As I sit down to write this piece, a voice in my head tells me: “You can’t do this,” and “Who do you think you are?” Tension grows. Writing about well-being starts to stress me out. “This needs to be perfect,” the voice continues.
This voice is not unique to me; we all have one. It is a product of our beliefs and our mindset. It influences how we perceive the world, our position in it and how we think, feel, act and interact.
It has driven many of us to academic accolades and career advancement — both measures of success according to most social standards.
But for some of us, this voice can denounce us as ‘impostors’ in academia and demand that we work twice as hard. Gradually, every day begins to feel like the morning of an exam. New ideas are dismissed with negative thoughts such as: “If I thought it, then it must be obvious.” We read and reread to see how others have said what we want to say, because surely they said it better and more clearly. We silence our curiosity and don’t speak up in lectures or meetings, missing invaluable learning opportunities.

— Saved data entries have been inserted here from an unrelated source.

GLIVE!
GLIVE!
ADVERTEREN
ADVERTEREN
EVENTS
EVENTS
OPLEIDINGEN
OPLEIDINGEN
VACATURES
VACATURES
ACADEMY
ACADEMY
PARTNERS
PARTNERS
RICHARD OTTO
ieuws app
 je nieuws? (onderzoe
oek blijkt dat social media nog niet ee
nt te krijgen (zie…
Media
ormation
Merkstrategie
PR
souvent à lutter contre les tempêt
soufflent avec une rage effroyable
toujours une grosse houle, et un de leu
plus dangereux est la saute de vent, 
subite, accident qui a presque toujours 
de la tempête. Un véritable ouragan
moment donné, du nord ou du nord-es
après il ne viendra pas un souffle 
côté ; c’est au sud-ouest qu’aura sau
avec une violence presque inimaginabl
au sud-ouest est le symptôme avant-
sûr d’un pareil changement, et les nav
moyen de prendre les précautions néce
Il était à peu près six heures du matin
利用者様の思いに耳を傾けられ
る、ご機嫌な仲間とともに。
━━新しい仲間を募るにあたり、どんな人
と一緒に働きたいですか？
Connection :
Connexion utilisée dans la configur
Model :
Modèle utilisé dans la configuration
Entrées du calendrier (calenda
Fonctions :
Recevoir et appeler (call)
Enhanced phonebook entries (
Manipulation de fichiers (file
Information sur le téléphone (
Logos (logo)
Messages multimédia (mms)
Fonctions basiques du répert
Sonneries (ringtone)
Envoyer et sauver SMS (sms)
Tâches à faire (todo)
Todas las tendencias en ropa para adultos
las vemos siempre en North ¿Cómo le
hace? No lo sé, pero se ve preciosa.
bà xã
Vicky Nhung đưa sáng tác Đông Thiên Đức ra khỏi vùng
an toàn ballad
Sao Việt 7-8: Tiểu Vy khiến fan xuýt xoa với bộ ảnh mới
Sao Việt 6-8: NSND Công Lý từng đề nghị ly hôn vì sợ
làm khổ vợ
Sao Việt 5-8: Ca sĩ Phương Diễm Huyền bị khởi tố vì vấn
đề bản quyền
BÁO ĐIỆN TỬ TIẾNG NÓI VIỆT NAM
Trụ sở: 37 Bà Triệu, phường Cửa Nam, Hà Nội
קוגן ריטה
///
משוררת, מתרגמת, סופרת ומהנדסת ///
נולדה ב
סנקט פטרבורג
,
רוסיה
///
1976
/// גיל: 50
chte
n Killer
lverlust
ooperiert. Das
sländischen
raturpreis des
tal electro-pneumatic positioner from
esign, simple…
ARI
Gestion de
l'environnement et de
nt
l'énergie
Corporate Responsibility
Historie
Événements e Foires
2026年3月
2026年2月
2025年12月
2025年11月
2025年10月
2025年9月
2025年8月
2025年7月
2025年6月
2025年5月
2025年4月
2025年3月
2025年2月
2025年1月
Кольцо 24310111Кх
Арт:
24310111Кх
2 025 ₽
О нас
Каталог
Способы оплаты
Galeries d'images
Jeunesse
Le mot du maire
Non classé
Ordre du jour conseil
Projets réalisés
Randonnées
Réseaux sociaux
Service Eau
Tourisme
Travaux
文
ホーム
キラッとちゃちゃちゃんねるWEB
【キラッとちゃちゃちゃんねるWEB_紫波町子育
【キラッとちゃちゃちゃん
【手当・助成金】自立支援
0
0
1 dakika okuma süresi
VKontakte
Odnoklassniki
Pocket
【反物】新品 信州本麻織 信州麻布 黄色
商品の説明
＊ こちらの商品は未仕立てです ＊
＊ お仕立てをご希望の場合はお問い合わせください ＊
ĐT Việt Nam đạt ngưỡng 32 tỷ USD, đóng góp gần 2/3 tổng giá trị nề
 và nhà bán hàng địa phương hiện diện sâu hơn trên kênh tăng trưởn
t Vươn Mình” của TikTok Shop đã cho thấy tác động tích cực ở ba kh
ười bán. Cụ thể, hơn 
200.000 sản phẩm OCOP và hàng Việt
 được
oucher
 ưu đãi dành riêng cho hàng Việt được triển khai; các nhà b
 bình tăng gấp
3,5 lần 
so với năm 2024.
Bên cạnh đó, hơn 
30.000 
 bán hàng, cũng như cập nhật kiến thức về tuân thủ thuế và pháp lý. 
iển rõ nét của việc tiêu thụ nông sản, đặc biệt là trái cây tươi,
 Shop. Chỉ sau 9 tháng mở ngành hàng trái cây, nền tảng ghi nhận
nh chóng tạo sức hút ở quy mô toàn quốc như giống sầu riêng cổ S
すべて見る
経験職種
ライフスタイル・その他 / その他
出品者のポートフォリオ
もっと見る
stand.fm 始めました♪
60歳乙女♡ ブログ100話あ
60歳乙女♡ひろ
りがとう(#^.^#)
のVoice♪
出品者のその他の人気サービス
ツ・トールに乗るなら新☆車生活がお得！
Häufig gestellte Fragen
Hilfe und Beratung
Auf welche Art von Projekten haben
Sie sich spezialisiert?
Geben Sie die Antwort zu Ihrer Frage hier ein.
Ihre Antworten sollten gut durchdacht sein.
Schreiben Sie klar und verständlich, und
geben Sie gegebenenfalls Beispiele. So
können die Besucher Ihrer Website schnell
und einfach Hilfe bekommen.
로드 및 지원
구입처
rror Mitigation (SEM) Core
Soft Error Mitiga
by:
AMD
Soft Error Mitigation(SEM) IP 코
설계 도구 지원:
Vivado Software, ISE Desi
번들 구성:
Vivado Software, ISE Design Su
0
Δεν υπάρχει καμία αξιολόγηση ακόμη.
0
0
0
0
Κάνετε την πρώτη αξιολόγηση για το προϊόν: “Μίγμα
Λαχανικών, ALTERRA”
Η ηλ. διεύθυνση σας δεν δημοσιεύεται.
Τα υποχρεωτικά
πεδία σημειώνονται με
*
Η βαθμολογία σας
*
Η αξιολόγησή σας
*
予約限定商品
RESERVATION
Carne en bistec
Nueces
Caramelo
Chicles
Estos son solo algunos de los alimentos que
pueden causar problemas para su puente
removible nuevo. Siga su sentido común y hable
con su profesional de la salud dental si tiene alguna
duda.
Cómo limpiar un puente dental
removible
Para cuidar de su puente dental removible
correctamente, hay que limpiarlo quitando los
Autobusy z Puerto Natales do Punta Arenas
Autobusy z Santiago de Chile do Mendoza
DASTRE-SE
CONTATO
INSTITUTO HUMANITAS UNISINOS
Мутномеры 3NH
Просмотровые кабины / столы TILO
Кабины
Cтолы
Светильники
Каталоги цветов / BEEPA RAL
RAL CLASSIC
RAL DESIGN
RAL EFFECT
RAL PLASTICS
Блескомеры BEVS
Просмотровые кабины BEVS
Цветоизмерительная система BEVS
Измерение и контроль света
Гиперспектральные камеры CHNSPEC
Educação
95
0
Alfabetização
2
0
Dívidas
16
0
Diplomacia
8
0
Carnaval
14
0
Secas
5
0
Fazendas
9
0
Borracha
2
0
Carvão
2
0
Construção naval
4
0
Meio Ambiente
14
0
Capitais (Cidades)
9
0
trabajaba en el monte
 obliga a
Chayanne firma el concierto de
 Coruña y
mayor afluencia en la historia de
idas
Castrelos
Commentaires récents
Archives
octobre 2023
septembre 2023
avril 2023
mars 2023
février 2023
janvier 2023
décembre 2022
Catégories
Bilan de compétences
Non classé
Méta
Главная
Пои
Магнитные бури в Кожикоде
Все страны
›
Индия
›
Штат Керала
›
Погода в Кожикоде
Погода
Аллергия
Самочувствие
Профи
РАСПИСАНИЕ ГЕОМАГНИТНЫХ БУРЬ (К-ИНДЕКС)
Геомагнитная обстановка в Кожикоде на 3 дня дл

The pursuit of excellence might have driven us to get high marks at university, but this perfectionism has become so ingrained that it fuels our need to forfeit rest as we work through the weekend. It underlies our tendency to amplify the criticism over the praise. We drag out deadlines as we search for something ‘better’ or ‘more perfect’. Academia might benefit from this imbalance, but often our health as scientists does not.
Looking back, I can see that this voice played a large role in my departure from academia. Now that I run well-being and resilience workshops for academic institutions across Europe, and work one-to-one with academics as an academic-resilience coach, I know I am not alone.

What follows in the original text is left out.